Karawane zog zum Rathaus
09. Juni 2021 | von Joachim Fildhaut - Main Post | Pressemeldung
Auf dem Rathausplatz an der Rückermainstraße geht es bunt zu. Mehrere Dutzend farbig bemalter Kamele machen das Pflaster seit Mittwoch zur Karawanserei. Es macht Spaß, zwischen den stolze 40 Zentimenter hohen Holztieren zu lustwandeln. Bei einem Exemplar kann man sich bildlich vorstellen, wie die Kinderaugen glänzten, als sie die kurvig ausgesägte Tischlerplatte verzierten. Gleich beim nächsten verraten die Sneakers an den Kamelhufen, dass der Maler schon ein wenig älter war. Insgesamt fragt man sich aber: Wie kam die Karawane hierher? Soll sie etwas bedeuten?

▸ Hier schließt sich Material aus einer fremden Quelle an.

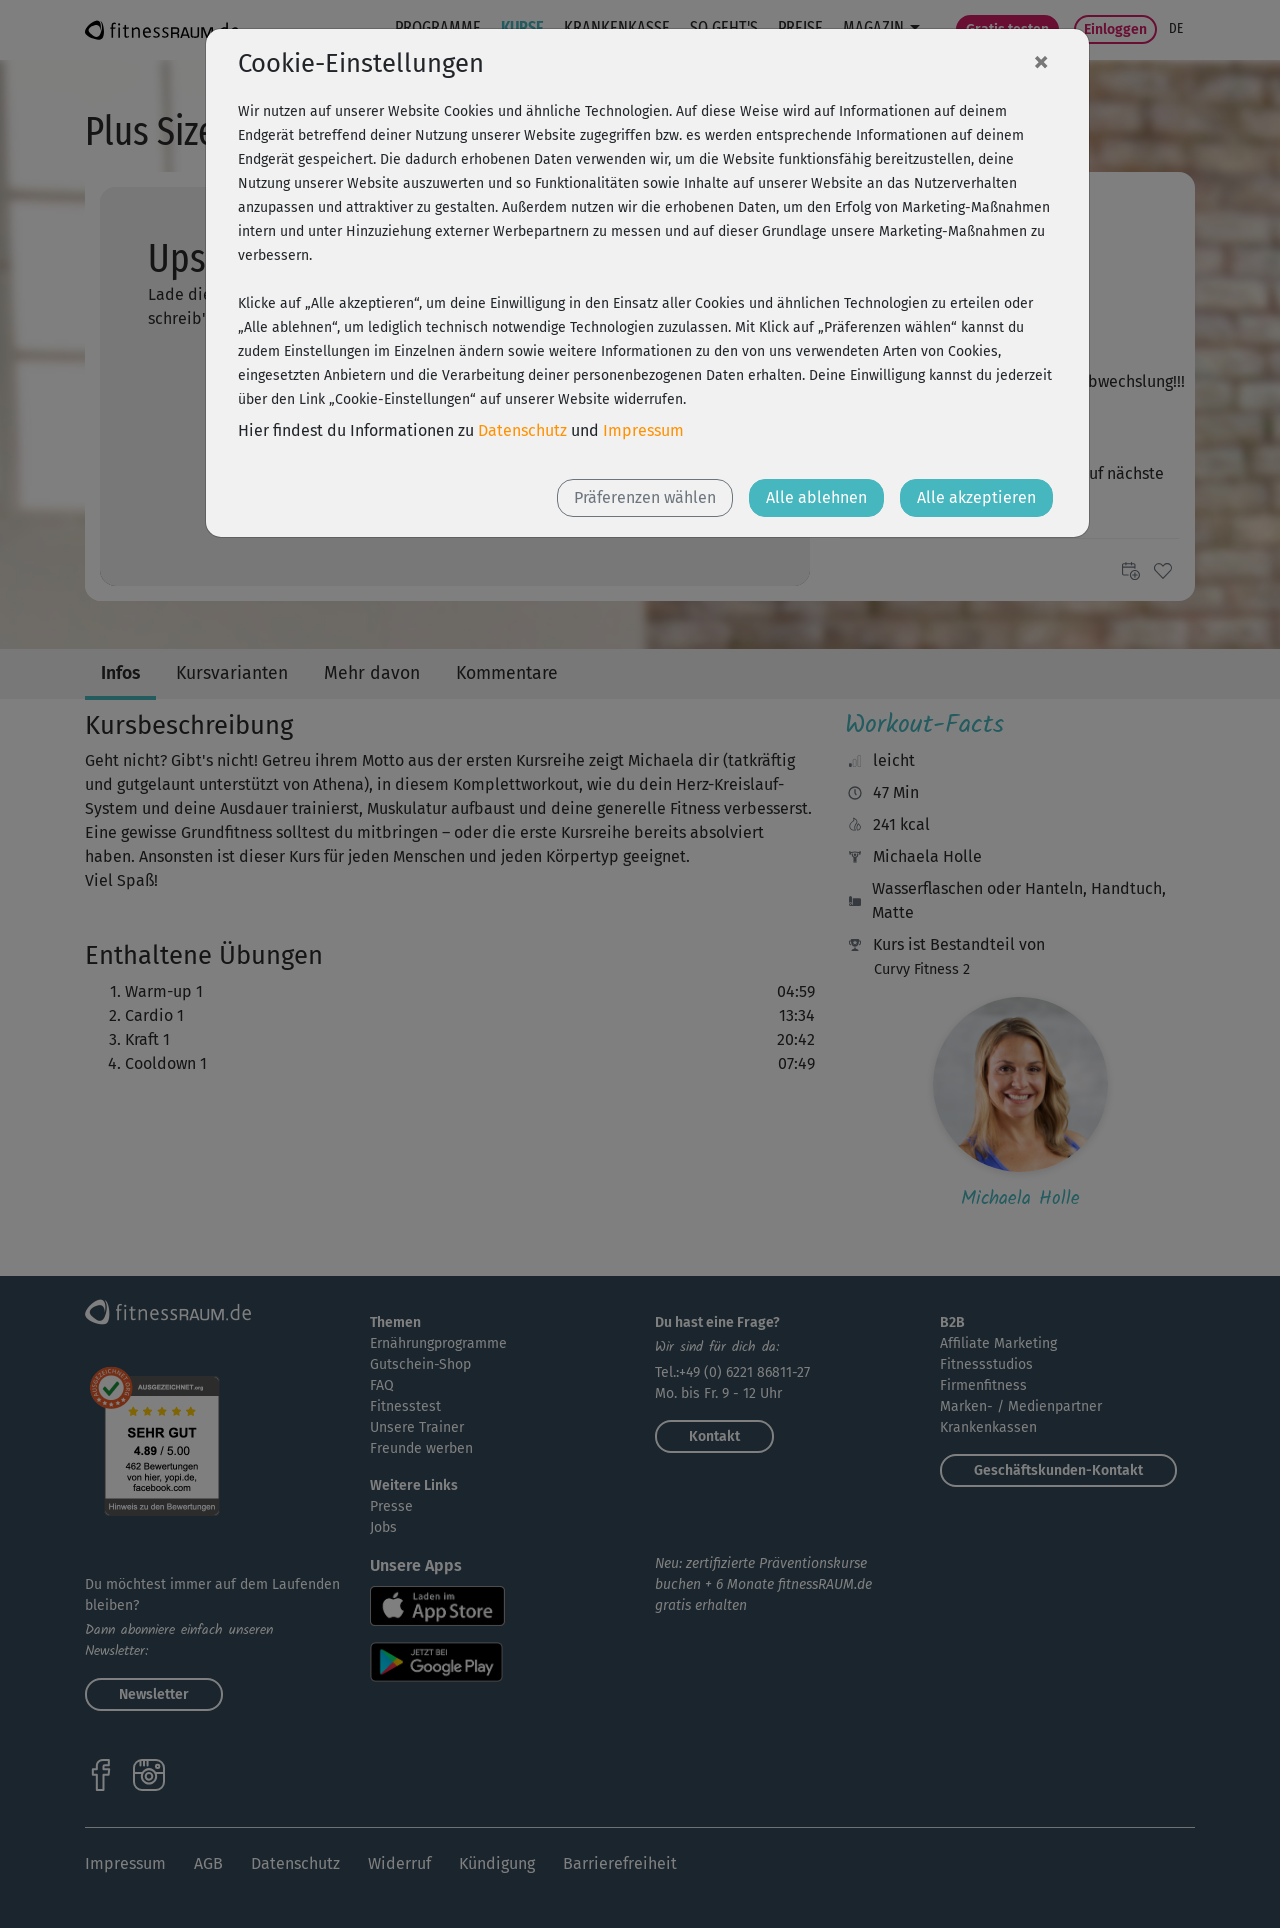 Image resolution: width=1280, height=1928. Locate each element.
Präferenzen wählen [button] (645, 497)
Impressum (643, 430)
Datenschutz (522, 430)
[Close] (1041, 61)
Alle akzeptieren (976, 497)
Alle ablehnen (816, 497) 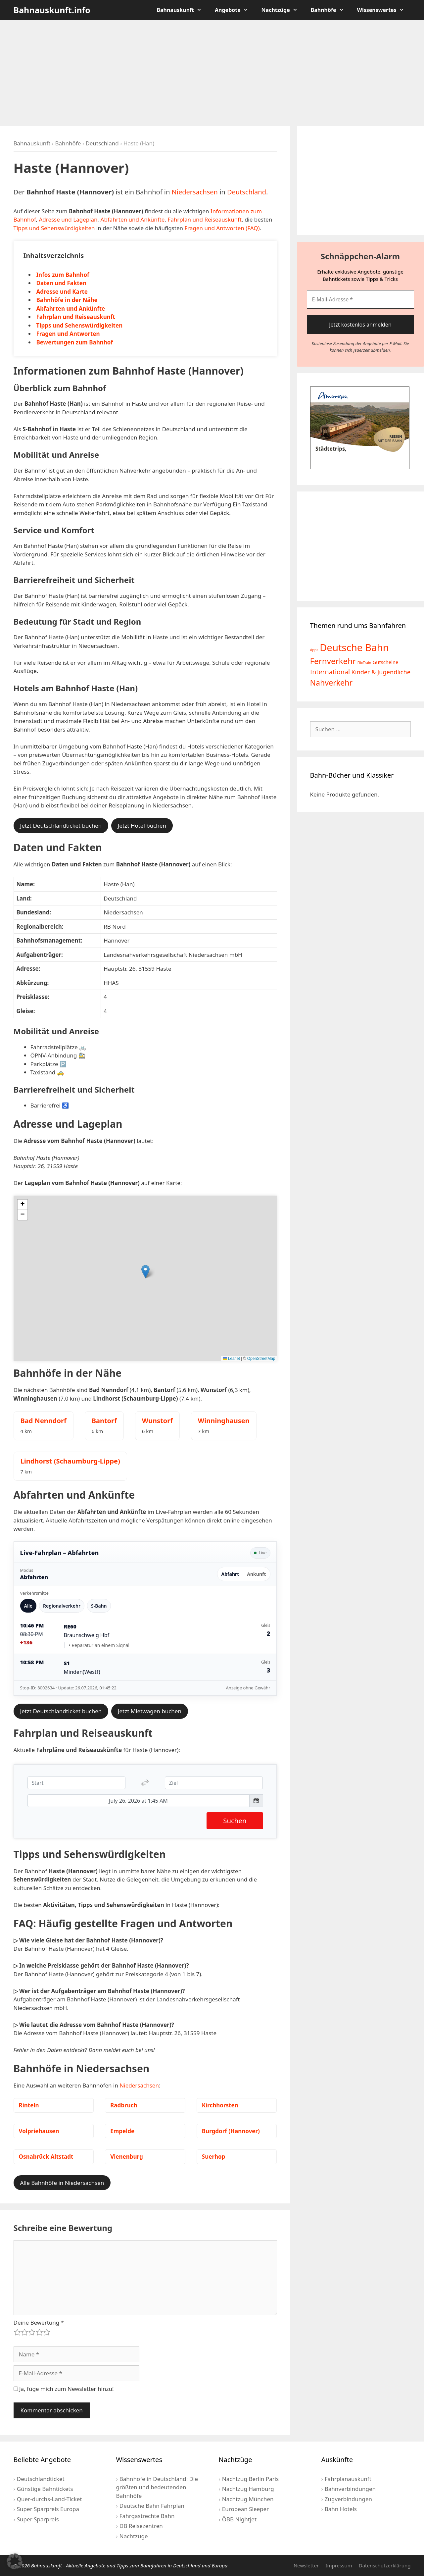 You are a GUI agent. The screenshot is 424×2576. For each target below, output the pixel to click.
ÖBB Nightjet (239, 2519)
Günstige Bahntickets (45, 2489)
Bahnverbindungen (350, 2489)
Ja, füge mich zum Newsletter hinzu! (64, 2389)
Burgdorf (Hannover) (231, 2131)
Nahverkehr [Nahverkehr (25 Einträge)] (331, 682)
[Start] (76, 1783)
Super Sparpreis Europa (48, 2509)
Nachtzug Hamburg (248, 2489)
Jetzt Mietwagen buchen (149, 1711)
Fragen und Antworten (68, 333)
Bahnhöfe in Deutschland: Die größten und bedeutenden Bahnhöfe (157, 2487)
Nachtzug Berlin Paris (250, 2479)
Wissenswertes (383, 10)
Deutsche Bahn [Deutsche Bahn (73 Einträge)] (354, 647)
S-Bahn (99, 1606)
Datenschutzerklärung (385, 2565)
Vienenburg (126, 2156)
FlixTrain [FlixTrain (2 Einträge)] (364, 662)
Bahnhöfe (331, 10)
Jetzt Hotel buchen (142, 825)
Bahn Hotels (341, 2509)
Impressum (338, 2565)
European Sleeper (245, 2509)
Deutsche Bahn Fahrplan (151, 2505)
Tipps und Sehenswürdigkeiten (54, 228)
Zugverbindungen (348, 2499)
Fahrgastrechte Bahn (147, 2516)
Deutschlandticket (41, 2479)
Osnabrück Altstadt (46, 2156)
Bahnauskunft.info (52, 10)
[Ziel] (214, 1783)
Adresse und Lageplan (68, 219)
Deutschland (101, 143)
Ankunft (256, 1574)
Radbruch (123, 2105)
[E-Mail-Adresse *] (360, 299)
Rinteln (29, 2105)
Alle (28, 1606)
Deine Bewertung (39, 2322)
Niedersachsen (195, 191)
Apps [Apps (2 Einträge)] (314, 649)
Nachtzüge (282, 10)
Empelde (122, 2131)
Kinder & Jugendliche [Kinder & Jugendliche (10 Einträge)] (381, 672)
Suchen (234, 1820)
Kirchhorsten (220, 2105)
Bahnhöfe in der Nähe (67, 300)
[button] (145, 1271)
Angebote (235, 10)
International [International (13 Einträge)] (330, 671)
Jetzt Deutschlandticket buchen (61, 825)
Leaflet (231, 1358)
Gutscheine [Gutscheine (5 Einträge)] (386, 662)
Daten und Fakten (61, 283)
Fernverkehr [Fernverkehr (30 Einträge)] (333, 660)
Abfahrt (230, 1574)
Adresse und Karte (62, 291)
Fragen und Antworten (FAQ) (221, 228)
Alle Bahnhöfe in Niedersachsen (62, 2183)
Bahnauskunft (182, 10)
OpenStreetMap (261, 1358)
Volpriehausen (39, 2131)
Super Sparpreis (38, 2519)
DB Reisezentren (141, 2526)
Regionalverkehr (61, 1606)
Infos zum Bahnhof (62, 275)
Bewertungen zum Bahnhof (74, 342)
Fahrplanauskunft (348, 2479)
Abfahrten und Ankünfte (133, 219)
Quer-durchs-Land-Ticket (49, 2499)
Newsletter (306, 2565)
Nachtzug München (248, 2499)
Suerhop (213, 2156)
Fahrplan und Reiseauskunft (204, 219) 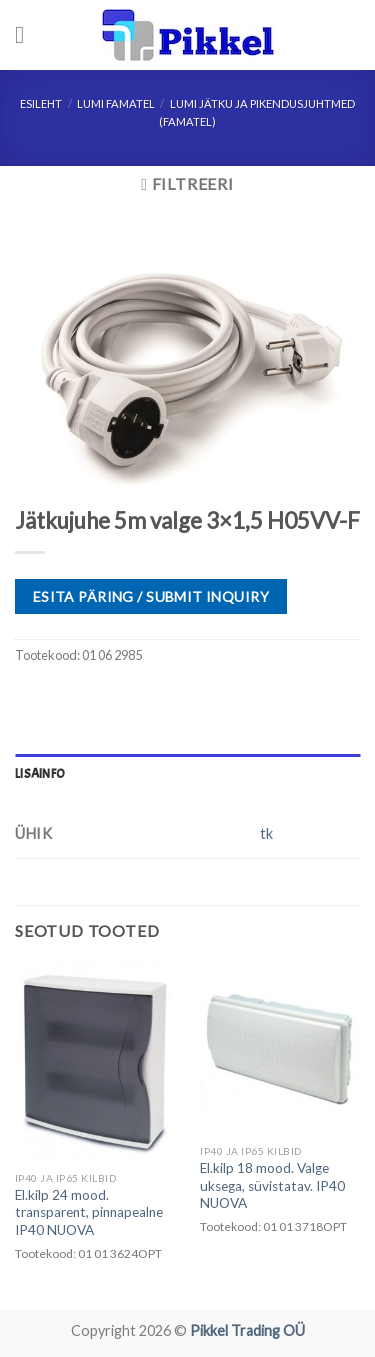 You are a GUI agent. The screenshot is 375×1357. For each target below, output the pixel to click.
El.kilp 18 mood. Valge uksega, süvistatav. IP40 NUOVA (272, 1185)
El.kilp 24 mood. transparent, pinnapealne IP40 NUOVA (89, 1212)
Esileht (41, 103)
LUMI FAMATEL (116, 103)
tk (266, 833)
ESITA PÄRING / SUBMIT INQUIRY (151, 596)
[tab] (187, 774)
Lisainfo (40, 774)
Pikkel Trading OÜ (247, 1330) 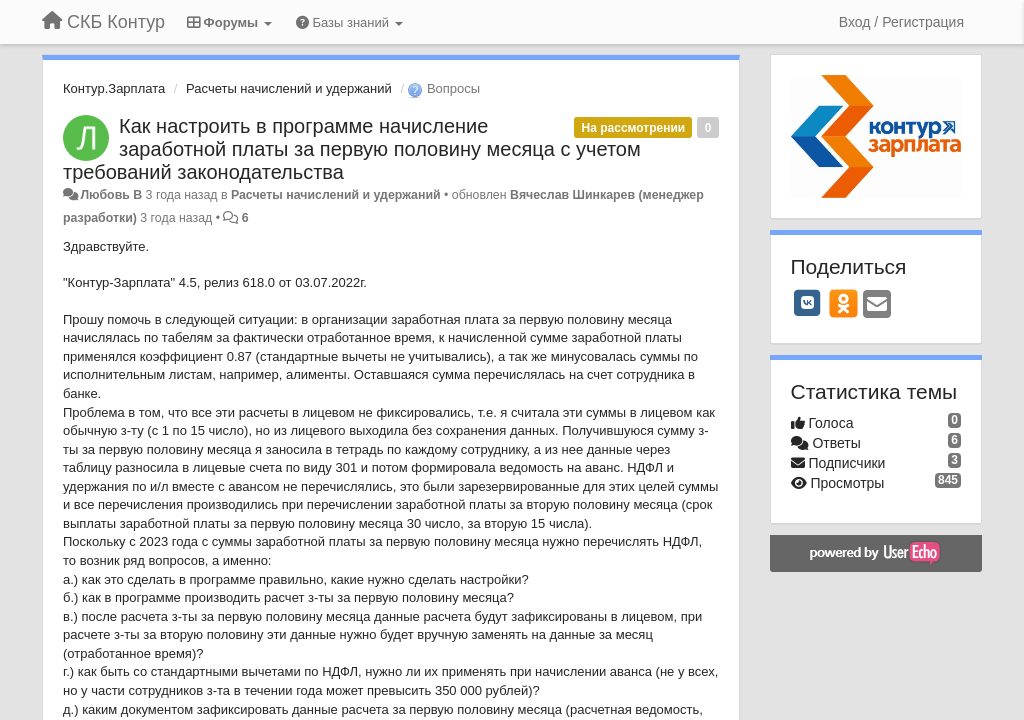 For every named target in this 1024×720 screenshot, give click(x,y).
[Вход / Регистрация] (901, 22)
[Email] (877, 305)
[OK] (843, 303)
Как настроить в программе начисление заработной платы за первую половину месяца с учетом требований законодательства (352, 149)
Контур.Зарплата (114, 88)
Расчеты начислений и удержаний (289, 88)
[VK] (808, 303)
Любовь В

Die Ursprungs-Oase der Tiere ist die Kinder- und Jugend-Kunstwerkstatt JuKu Karawane. Diese Würzburger Gruppe von Künstlern und Pädagogen macht Workshops, in denen sich die jungen Besucher schöpferisch entfalten können, ihre eigene Kreativität entdecken... Pandemiebedingt sind diese Treffen seit über einem Jahr ausgefallen. Dabei drehen die JuKu-Leute bisweilen das ganz große Rad. Unvergessen, wie sie in dem einen oder anderen Sommer einen ganzen Abenteuerspielplatz wochenlang mit Workshops füllten. Das lief in Zusammenarbeit mit der Stadt Würzburg, die auch diesmal kooperierte. Das Bundesprogramm "Demokratie leben!" finanzierte die Produktionskosten von "Kamele für alle. Die Karawane läuft", so der Titel des Fern-Workshops. Und auch der Lions Club Würzburg Löwenbrücke steuerte etwas zum Gelingen der bunten Aktion bei.
In der Isolation kreativ
Der Sinn und die Notwendigkeit leuchten ja auch ein: Als "kontaktloses Projekt" war das von Anfang an gedacht. Initiatorin Birgit Schmidt vergleicht die Hygienebeschränkungen, die die JuKu-Kurse unmöglich machen, mit einer Wüste. Und die Kamele? "Die können", sagt die Künstlerin und Pädagogin, "weite Durststrecken durchhalten. Genau so wollten wir mit "Kamele für alle" zeigen, dass Leute in ihrer Isolation kreativ sind. Durch unsere Aktion merken sie, dass sie Teil einer größeren Gruppe sind." Das wird durch die Ausstellung sinnfällig unterstrichen.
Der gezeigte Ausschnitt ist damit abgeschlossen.